Racconti di poesia

Stancamente in metropolitana Socrate controllava l’orologio dei tempi, testimoni degli spazi: Aristotele e Platone si erano dati appuntamento, proprio lì sul ponte che dal Tevere, visuale Castel sant’Angelo, prolungava la prospettiva della filosofia del ritorno al cuore e della bella andata verso mete toscane.

Dante coordinava i lavori letterari nella bottega di San Frediano, e pur rincontestualizzandosi nell’epoca dei pianeti e delle stelle della modernità, snobbava apparecchi cellulari e tavolette luminose perché- diceva- la carta ha le ali per volare sull’inchiostro, e per tornarci, quanto prima.
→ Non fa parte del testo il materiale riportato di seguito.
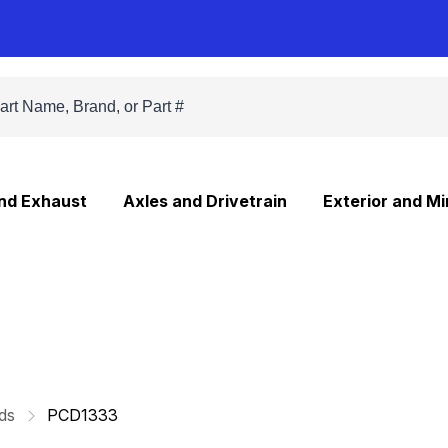
and Exhaust
Axles and Drivetrain
Exterior and Mi
ds
PCD1333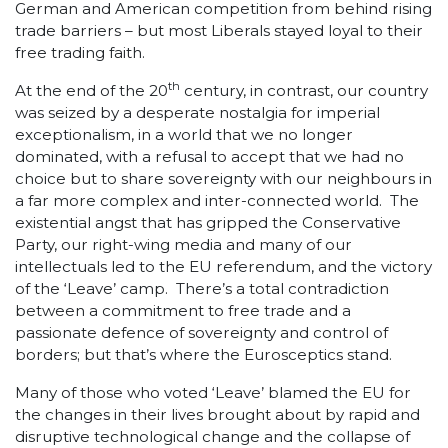
German and American competition from behind rising
trade barriers – but most Liberals stayed loyal to their
free trading faith.
th
At the end of the 20
century, in contrast, our country
was seized by a desperate nostalgia for imperial
exceptionalism, in a world that we no longer
dominated, with a refusal to accept that we had no
choice but to share sovereignty with our neighbours in
a far more complex and inter-connected world. The
existential angst that has gripped the Conservative
Party, our right-wing media and many of our
intellectuals led to the EU referendum, and the victory
of the ‘Leave’ camp. There’s a total contradiction
between a commitment to free trade and a
passionate defence of sovereignty and control of
borders; but that’s where the Eurosceptics stand.
Many of those who voted ‘Leave’ blamed the EU for
the changes in their lives brought about by rapid and
disruptive technological change and the collapse of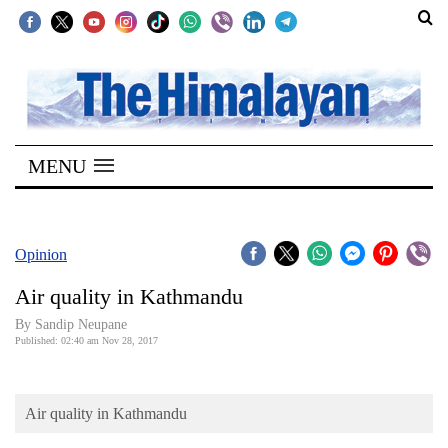
SECTIONS
Home
MENU
Kathmandu
Nepal
COVID-
Opinion
19
Air quality in Kathmandu
Covid
By Sandip Neupane
Connect
Published: 02:40 am Nov 28, 2017
World
Air quality in Kathmandu
Opinion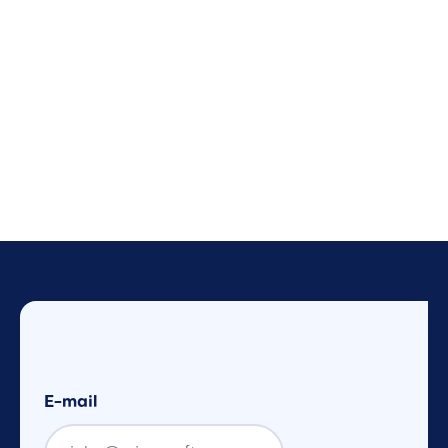
E-mail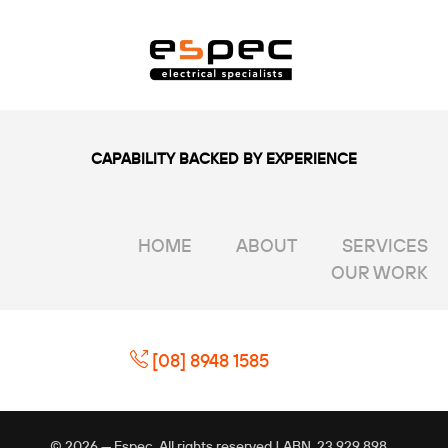
CAPABILITY BACKED BY EXPERIENCE
HOME
ABOUT
SERVICES
OUR WORK
[08] 8948 1585
© 2026 — Espec. All rights reserved | ABN. 23 929 898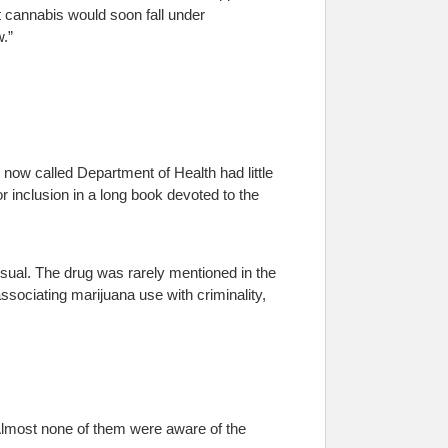
t cannabis would soon fall under
w.”
he now called Department of Health had little
 inclusion in a long book devoted to the
sual. The drug was rarely mentioned in the
sociating marijuana use with criminality,
lmost none of them were aware of the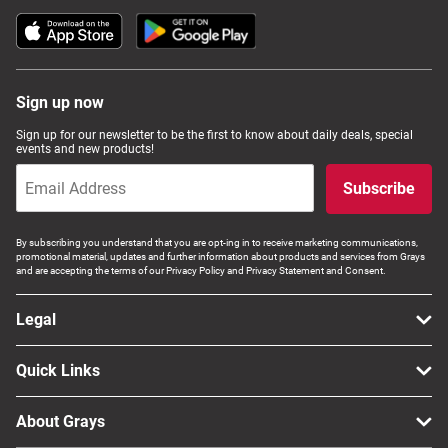
Sign up now
Sign up for our newsletter to be the first to know about daily deals, special
events and new products!
Subscribe
By subscribing you understand that you are opt-ing in to receive marketing communications,
promotional material, updates and further information about products and services from Grays
and are accepting the terms of our Privacy Policy and Privacy Statement and Consent.
Legal
Quick Links
About Grays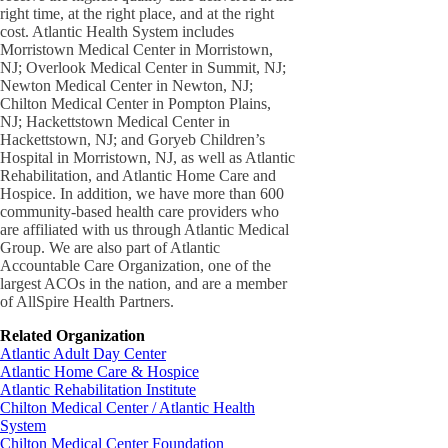
right time, at the right place, and at the right
cost. Atlantic Health System includes
Morristown Medical Center in Morristown,
NJ; Overlook Medical Center in Summit, NJ;
Newton Medical Center in Newton, NJ;
Chilton Medical Center in Pompton Plains,
NJ; Hackettstown Medical Center in
Hackettstown, NJ; and Goryeb Children’s
Hospital in Morristown, NJ, as well as Atlantic
Rehabilitation, and Atlantic Home Care and
Hospice. In addition, we have more than 600
community-based health care providers who
are affiliated with us through Atlantic Medical
Group. We are also part of Atlantic
Accountable Care Organization, one of the
largest ACOs in the nation, and are a member
of AllSpire Health Partners.
Related Organization
Atlantic Adult Day Center
Atlantic Home Care & Hospice
Atlantic Rehabilitation Institute
Chilton Medical Center / Atlantic Health
System
Chilton Medical Center Foundation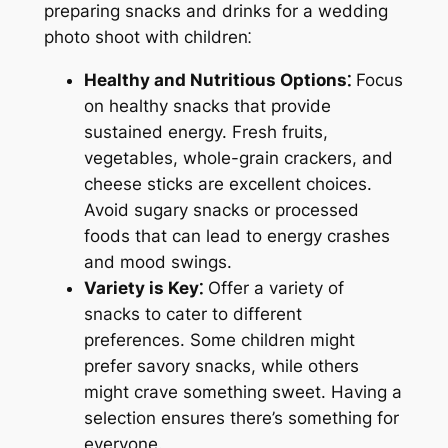
preparing snacks and drinks for a wedding
photo shoot with children⁚
Healthy and Nutritious Options⁚
Focus
on healthy snacks that provide
sustained energy. Fresh fruits,
vegetables, whole-grain crackers, and
cheese sticks are excellent choices.
Avoid sugary snacks or processed
foods that can lead to energy crashes
and mood swings.
Variety is Key⁚
Offer a variety of
snacks to cater to different
preferences. Some children might
prefer savory snacks, while others
might crave something sweet. Having a
selection ensures there’s something for
everyone.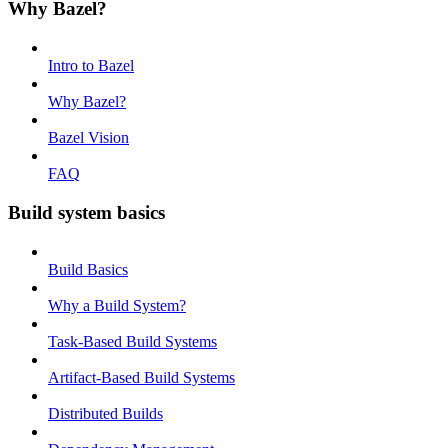
Why Bazel?
Intro to Bazel
Why Bazel?
Bazel Vision
FAQ
Build system basics
Build Basics
Why a Build System?
Task-Based Build Systems
Artifact-Based Build Systems
Distributed Builds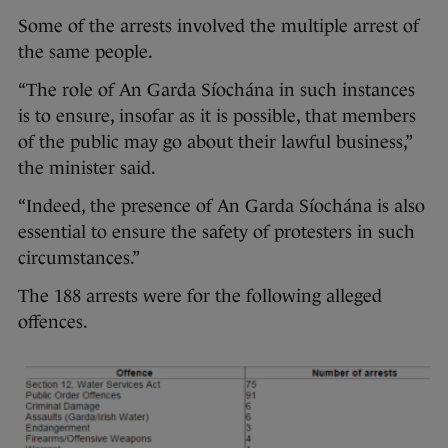
Some of the arrests involved the multiple arrest of
the same people.
“The role of An Garda Síochána in such instances
is to ensure, insofar as it is possible, that members
of the public may go about their lawful business,”
the minister said.
“Indeed, the presence of An Garda Síochána is also
essential to ensure the safety of protesters in such
circumstances.”
The 188 arrests were for the following alleged
offences.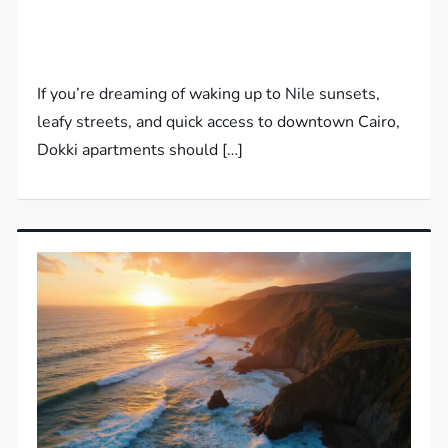
If you’re dreaming of waking up to Nile sunsets,
leafy streets, and quick access to downtown Cairo,
Dokki apartments should […]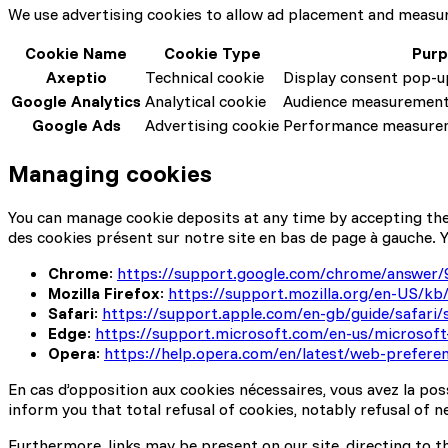
We use advertising cookies to allow ad placement and measure
Cookie Name
Cookie Type
Pur
Axeptio
Technical cookie
Display consent pop-u
Google Analytics
Analytical cookie
Audience measurement 
Google Ads
Advertising cookie
Performance measurem
Managing cookies
You can manage cookie deposits at any time by accepting them,
des cookies présent sur notre site en bas de page à gauche. Y
Chrome
:
https://support.google.com/chrome/answer/
Mozilla Firefox
:
https://support.mozilla.org/en-US/kb/
Safari
:
https://support.apple.com/en-gb/guide/safari
Edge
:
https://support.microsoft.com/en-us/microsof
Opera
:
https://help.opera.com/en/latest/web-prefere
En cas d’opposition aux cookies nécessaires, vous avez la po
inform you that total refusal of cookies, notably refusal of n
Furthermore, links may be present on our site, directing to th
La filosofia inneggiò alla vita in un momento ed un istante preciso nel quale la poesia era in crisi, e l’esistenza corteggiava i versi.

Ed il laboratorio intellettuale targato Italia procedeva nel ventre dell’Europa che troppo presa da banconote, istituti di credito e conti, trascurava i veri valori che dall’arte delle chiese, dei musei e dei paesaggi sventolavano il vessillo tricolore.

Ed il tempo viaggiava in un ritorno al passato ed in un arrivo al futuro, mentre il presente fumava appoggiato alla ringhiera dei secoli; e l’orologio non aveva più funzioni, ecco perché Socrate pensava di essere in ritardo ma i suoi seguaci lo aspettarono lo stesso fra gli scrittoi ed i leggii di notti insonni e di idee mai completate del tutto.

 

Sguardi e sorrisi volano fra gli schermi, ed addirittura la tecnologia ti impone la faccetta che devi fare e che cancella tutte quelle frasi che potevi elaborare partendo da un’emozione ed arrivando dritto al cuore… e mentre il gabbiano planava su Roma disegnando traiettorie di velocità ispirate alla poesia ed ad un dolce stilnovo proveniente dal passato, il ragazzo poeta dell’era 2.0, girava con il suo blocchetto sul quale vergare la sua solitudine, perché là intorno tutti erano interconnessi, e un uomo ed una donna ignari, chattavano, mentre erano presenti sullo stesso vagone della metropolitana. Lui appoggiato ad una porta, lei seduta fra le sue insicurezze e le passioni tarpate; e non si accorsero che bastava un sorriso, un guardare al di là delle pupille, un fugace ritmo di intenzioni corrisposte attraverso due occhi binocoli della mente. E l’incontro non ci fu; ma loro continuarono a scriversi, anzi a cliccare pallini gialli con due puntini ed una curva sorridente, e presto si dimenticarono perfino dei loro sms, ed una storia si disperse fra aggeggi liquidi.

Il poeta moderno non ci stava e fantasticava sulle vite gobbe sui computerini portatili; e comprese che quel movimento di dita e di mani era soltanto un bisogno di amore, di comunità ed amicizia. Ed iniziò a distribuire blocchetti per eternare un emozione su panorami di carta.

 

Eleonora partì per Firenze: e Dante rimase ad ascoltare un’onda fluttuante lungo il Tevere inneggiare un’armonia, invitare al silenzio, protendersi verso un retropensiero che era già inevitabilmente desiderio di passato ed obiettivo futuro.

Dante camminava in lungo e largo per la città, visitando chiese, componendo racconti, prenotando gite al museo e ingannando una malinconia per un ritorno che non sarebbe avvenuto: ma sentiva una missione, avvertiva un progetto che cresceva nella sua parte più interna ed interiore ed accettò la narrazione del destino, l’agenda della vita e la volontà del suo amato Dio.

Intanto Eleonora, giunta alla stazione, aprì con fare repentino una valigia, uscirono oggetti, vestiti e materiali, ma i sentimenti si confusero con la carriera, ed improvvisamente divennero evanescenti. C’era tutto, ma qualcosa mancava: -cosa mi sono persa- si chiese…ma le sensazioni si sciolsero in un antico profumo proveniente dalle botteghe di San Frediano. E fu li di fronte ad un aperitivo con un’amica, che un brivido inaspettato la travolse. Rimase impalata, e la fine di una storia mai iniziata si tramutò in letteratura, e i suoi interrogativi in poesia. Mentre Dante manovrava pensieri infiniti appoggiato ad un ponte.